In Rev. Rul. 2004-49 (IRB 2004-21) the Service has held that if, pursuant to Sec. 1.704-1(b)(2)(iv)(f), a partnership revalues a Section 197 intangible that was amortizable in the hands of the partnership, then the Sec. 197 anti-churning rules do not apply and the partnership may make reverse Sec. 704(c) allocations (including curative and remedial allocations) of amortization to take into account the built-in gain or loss from the revaluation of the intangible. If the revalued Section 197 intangible was not amortizable in the hands of the partnership, then the partnership may make remedial, but not traditional or curative, allocations of amortization to take into account the built-in gain or loss from the revaluation of the intangible, provided that such allocations are not limited by Sec. 1.197-2(h)(12)(vii)(B).
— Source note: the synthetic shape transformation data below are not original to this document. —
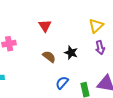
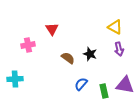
red triangle: (45, 26) -> (52, 29), moved
yellow triangle: (96, 26) -> (115, 27), turned -49

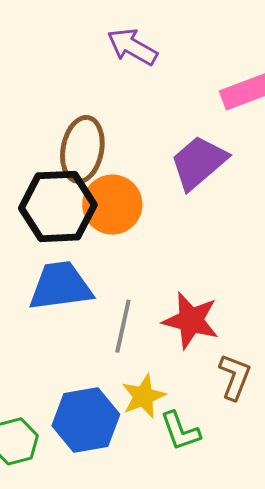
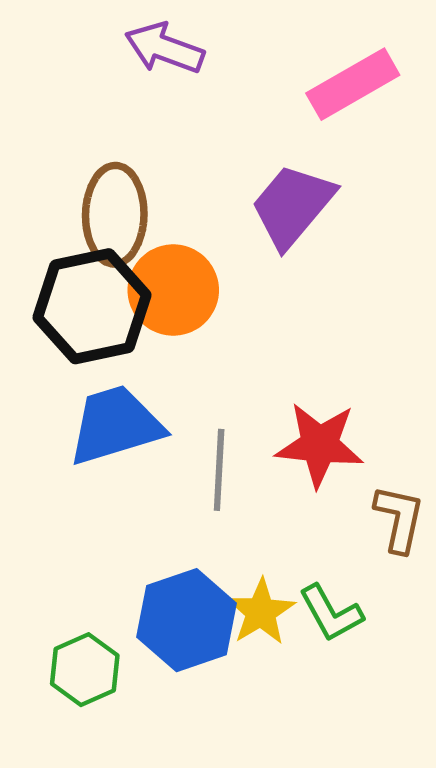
yellow star: (143, 396) -> (261, 612), moved

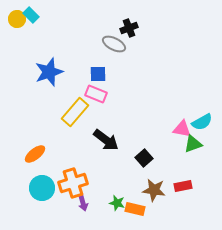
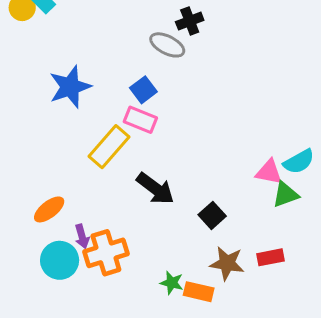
blue square: (98, 74) -> (143, 90), turned -36
purple arrow: (83, 203) -> (82, 236), moved

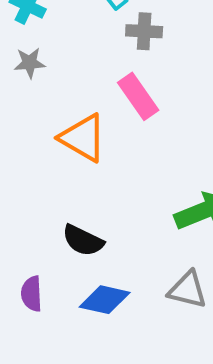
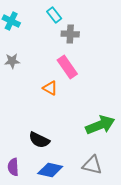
gray star: (30, 63) -> (12, 61), moved
orange triangle: (83, 138) -> (50, 88), moved, size x0.6

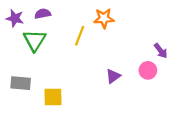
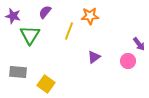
purple semicircle: (43, 14) -> (45, 12), moved, turned -40
purple triangle: (113, 76) -> (94, 57), moved
yellow square: (53, 97) -> (46, 84), turned 36

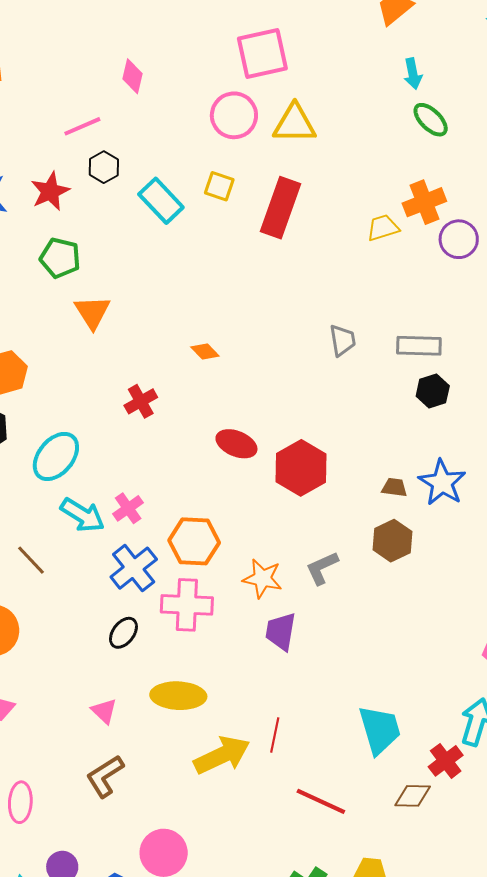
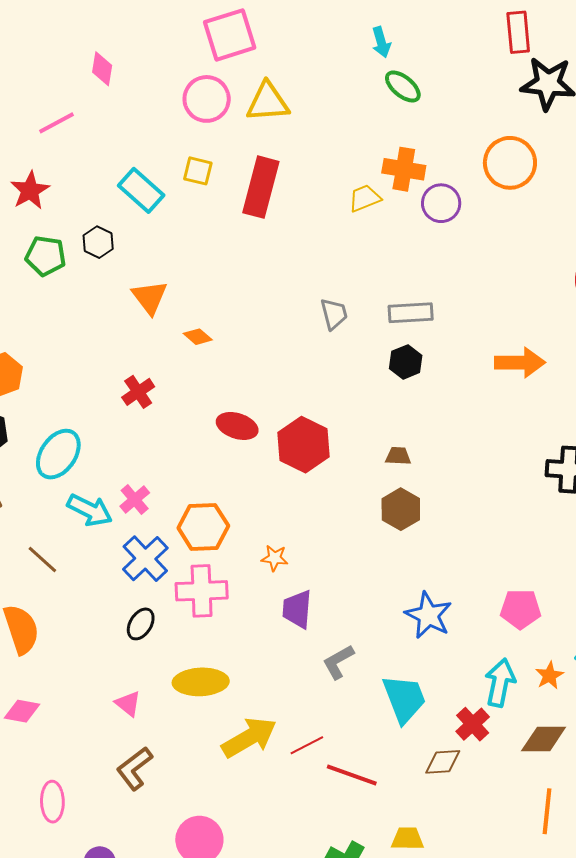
black hexagon: (104, 167) -> (98, 242), moved
orange cross: (424, 202) -> (404, 169), turned 36
orange triangle: (92, 312) -> (150, 297), moved
black hexagon: (433, 391) -> (406, 362), moved
blue star: (442, 483) -> (428, 615), moved
gray L-shape: (322, 568) -> (338, 662), moved
orange star: (262, 578) -> (275, 558), size x0.7
red line: (275, 735) -> (307, 745), moved, turned 56

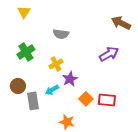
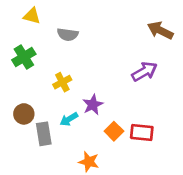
yellow triangle: (24, 12) -> (32, 16), turned -48
gray semicircle: (61, 34) -> (68, 34), moved
green cross: (26, 52) -> (24, 57), moved
yellow cross: (56, 64) -> (62, 82), moved

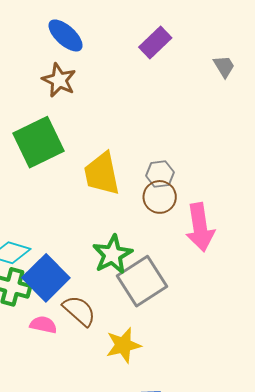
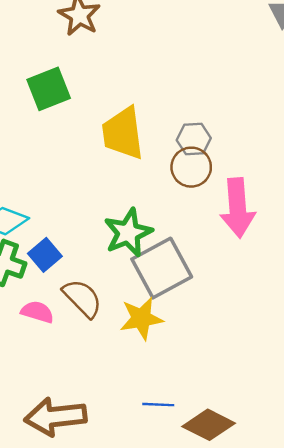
green square: (39, 142) -> (49, 89), size x0.7
blue square: (46, 278) -> (45, 255), size x0.6
yellow star: (123, 345) -> (141, 318), moved

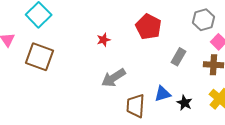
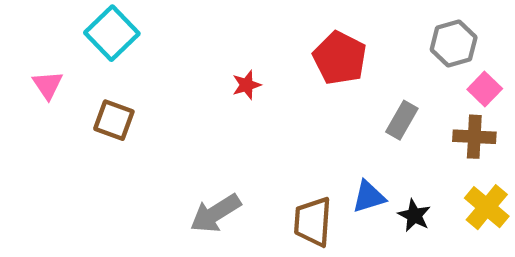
brown square: (40, 57) -> (114, 120), size x0.7
gray arrow: (114, 78) -> (215, 213), moved

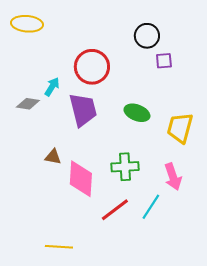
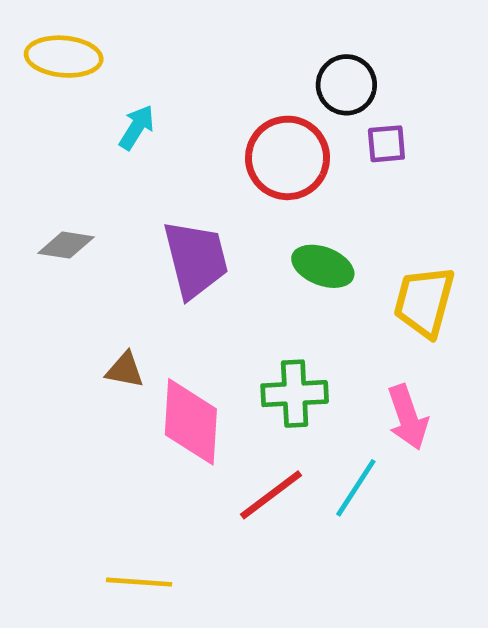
red circle: (92, 67) -> (288, 158), moved
cyan arrow: (52, 87) -> (137, 127), moved

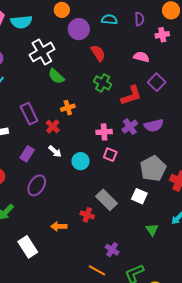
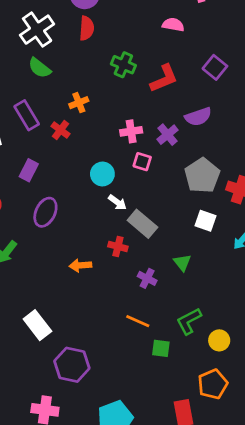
red semicircle: (98, 53) -> (87, 28), moved, turned 42
green semicircle: (56, 76) -> (40, 68), moved
purple square: (157, 82) -> (215, 67), moved
purple cross: (130, 127) -> (168, 135), moved
white arrow: (55, 151) -> (117, 202), moved
white square: (139, 196) -> (206, 221), moved
green triangle: (152, 230) -> (182, 263), moved
white rectangle: (28, 247) -> (37, 325), moved
purple cross: (112, 250) -> (147, 278), moved

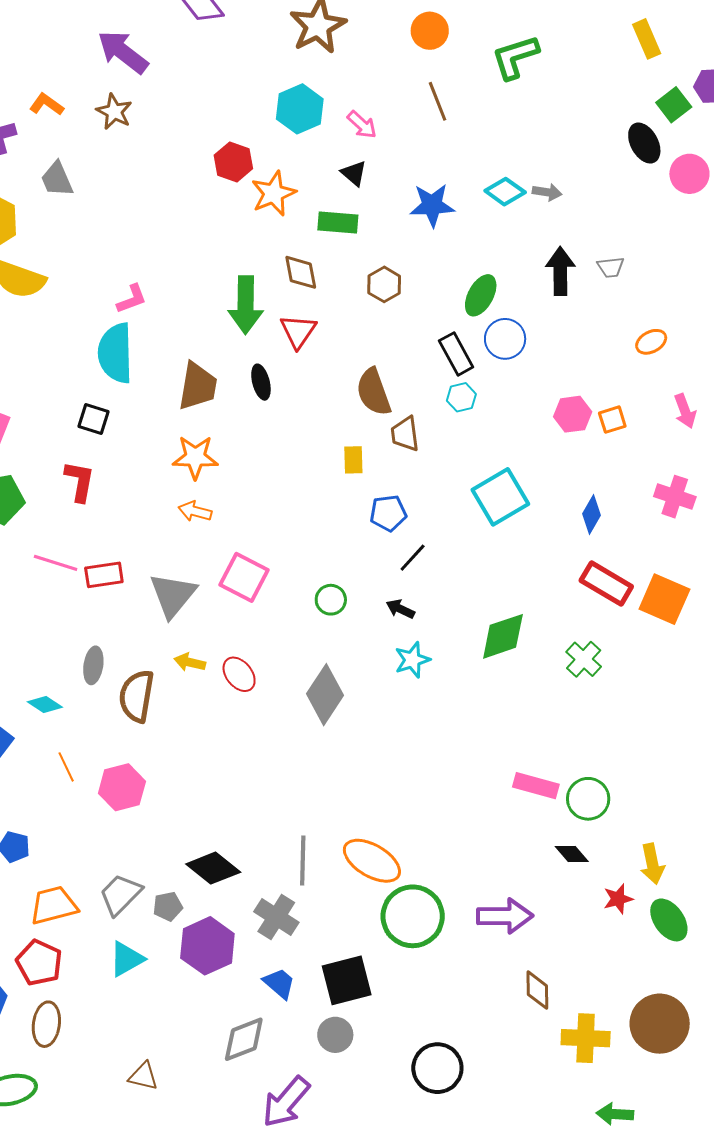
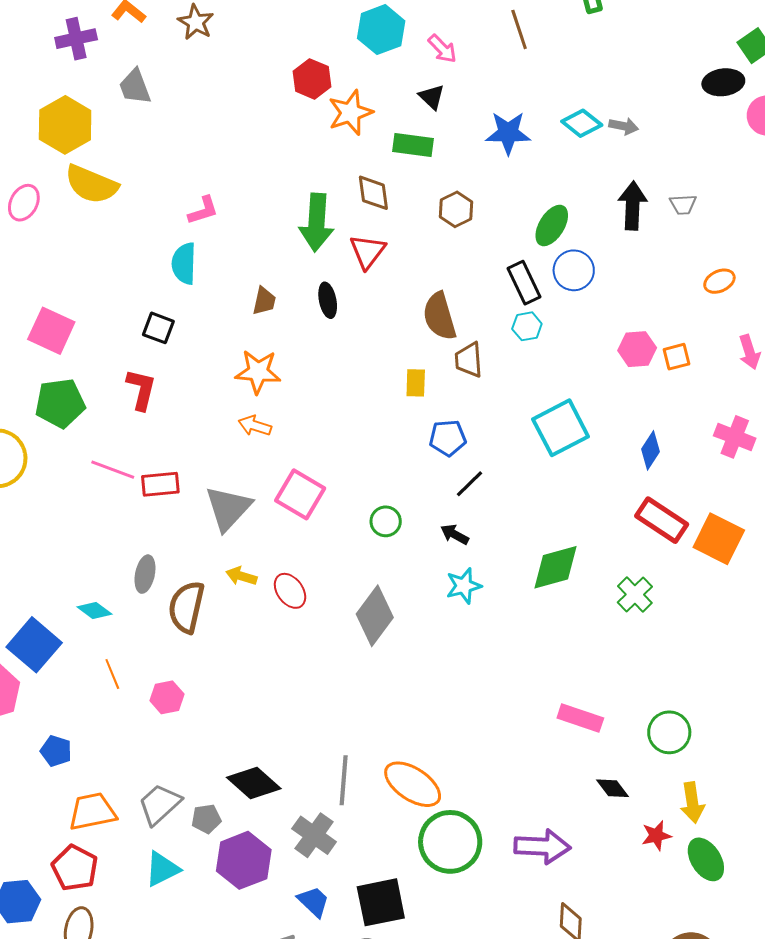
black ellipse: (644, 143) -> (723, 82), turned -72
cyan semicircle: (115, 353) -> (184, 263), size x0.7
brown trapezoid: (198, 386) -> (264, 301), size x0.6
pink hexagon: (122, 787) -> (167, 697), size x0.7
green circle: (588, 799) -> (669, 732), moved

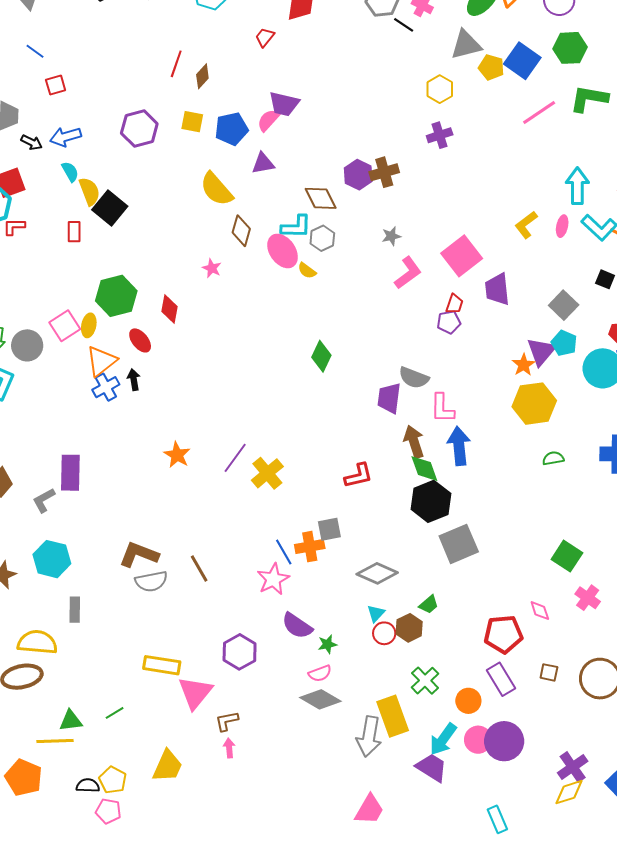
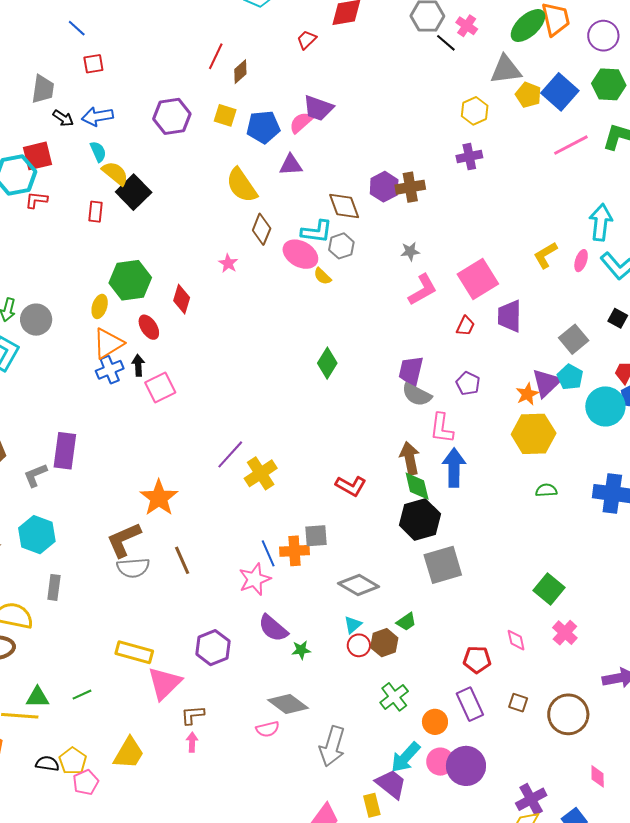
yellow semicircle: (89, 191) -> (115, 173), turned -36
pink ellipse: (283, 251) -> (300, 254), turned -32
purple pentagon: (449, 322) -> (468, 383), moved, turned 30
pink square: (65, 326) -> (160, 388), moved
purple trapezoid: (389, 398) -> (411, 371), moved
orange star: (177, 455) -> (159, 498), moved, size x1.4
red L-shape: (358, 476) -> (351, 486), turned 36
brown L-shape: (139, 555) -> (124, 540), turned -51
red pentagon: (503, 634) -> (477, 660), size x0.7
pink semicircle: (320, 673) -> (268, 729), moved
yellow rectangle: (393, 716) -> (372, 805), moved, size x0.6
pink pentagon: (108, 811) -> (86, 782), moved, turned 30

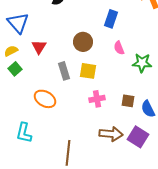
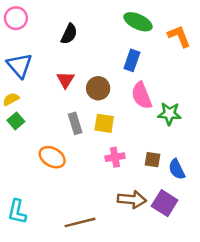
red triangle: (39, 47) -> (65, 80), moved
pink semicircle: (119, 48) -> (142, 96), size x1.6
cyan L-shape: (24, 133) -> (17, 212), moved
brown line: (68, 153) -> (80, 222), turned 70

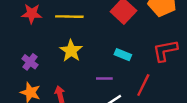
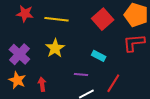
red L-shape: (165, 51) -> (134, 43), moved
purple cross: (30, 62) -> (19, 54), size x1.5

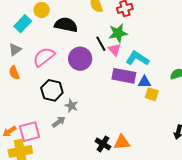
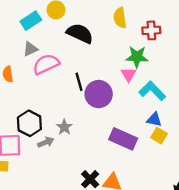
black line: (101, 44) -> (79, 82), moved
gray triangle: (15, 50) -> (30, 49), moved
purple circle: (80, 59) -> (99, 94), moved
purple rectangle: (124, 76) -> (123, 139), moved
black hexagon: (52, 90) -> (29, 123), moved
The IRS announced (IR-2004-64 and Announcement 2004-46, IRB 2004-21 and FS-2004-13) that taxpayers who invested in an abusive tax shelter commonly known as "Son of Boss" will have until June 21 to accept an IRS settlement offer to resolve their tax issues. The IRS is already aware of several thousand transactions involving an understatement of tax in excess of $6 billion, not including interest and penalties. Many of these transactions generated tax losses of between $10 million and $50 million. Under the terms of the agreement, eligible taxpayers must concede 100 percent of the claimed tax losses, must pay all applicable interest and must accept the imposition of a penalty unless they had previously disclosed their participation in the transaction. Participating taxpayers will be allowed to deduct as a loss their out of pocket transaction costs, typically promoter and professional fees. Taxpayers not participating in the settlement will receive a statutory notice of deficiency (90 day letter) disallowing all losses and out of pocket costs and will be assessed maximum applicable penalties. To achieve uniformity and enhance overall compliance with the tax laws, taxpayers will not be afforded the traditional administrative Appeals process. The IRS considers the abuses of this shelter to be particularly severe and announced, should a taxpayer decide to go to court, it will vigorously pursue the full tax due, applicable interest and the maximum penalty. Furthermore, taxpayers should not expect to settle court case on more favorable terms than those offered in the IRS settlement initiative. The IRS has learned of at least 500 previously undisclosed transactions in the last 90 days alone.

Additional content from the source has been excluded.